▶ [Activity] Where the line holding "Astrônomos observam todo" appears, start copying, and continue exactly through the last line of the listing, skipping pictures.

▶ [Source records]
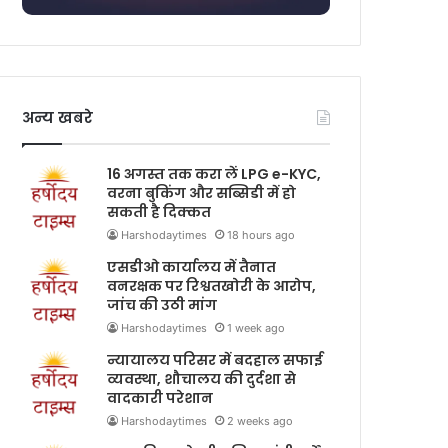
अन्य खबरे
16 अगस्त तक करा लें LPG e-KYC,
वरना बुकिंग और सब्सिडी में हो
सकती है दिक्कत
Harshodaytimes
18 hours ago
एसडीओ कार्यालय में तैनात
वनरक्षक पर रिश्वतखोरी के आरोप,
जांच की उठी मांग
Harshodaytimes
1 week ago
न्यायालय परिसर में बदहाल सफाई
व्यवस्था, शौचालय की दुर्दशा से
वादकारी परेशान
Harshodaytimes
2 weeks ago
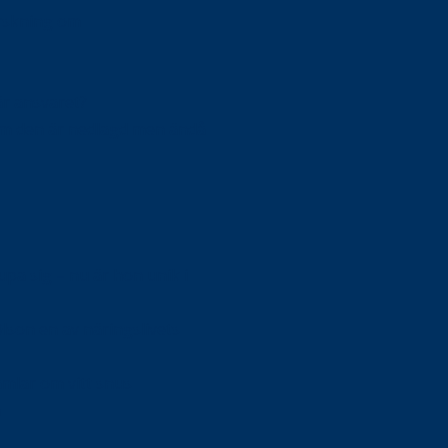
orskning om
är ansvaret?
om den är nedlagd men ändå
upa sig – nu är hon unik i
Olson en av näringslivets
mlar om vitt snus
n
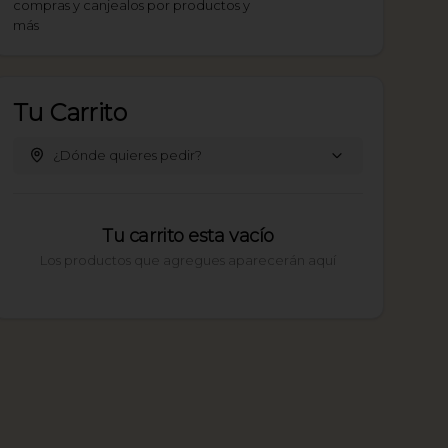
compras y canjealos por productos y
más
Tu Carrito
¿Dónde quieres pedir?
Tu carrito esta vacío
Los productos que agregues aparecerán aquí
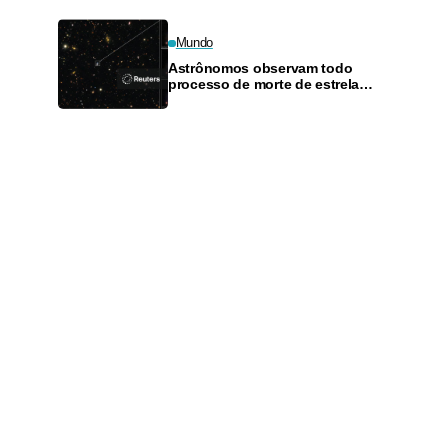
Mundo
Astrônomos observam todo
processo de morte de estrela
gigantesca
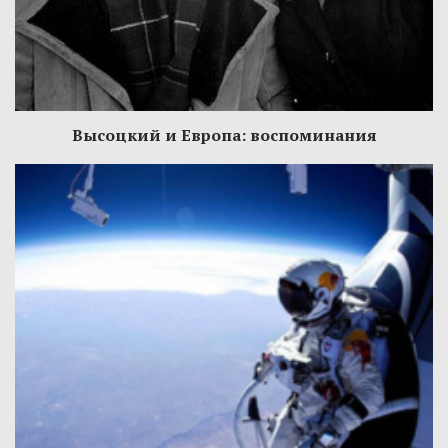
Высоцкий и Европа: воспоминания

▶ [Result of this exercise]
Astrônomos observam todo
processo de morte de estrela
gigantesca
Высоцкий и Европа: воспоминания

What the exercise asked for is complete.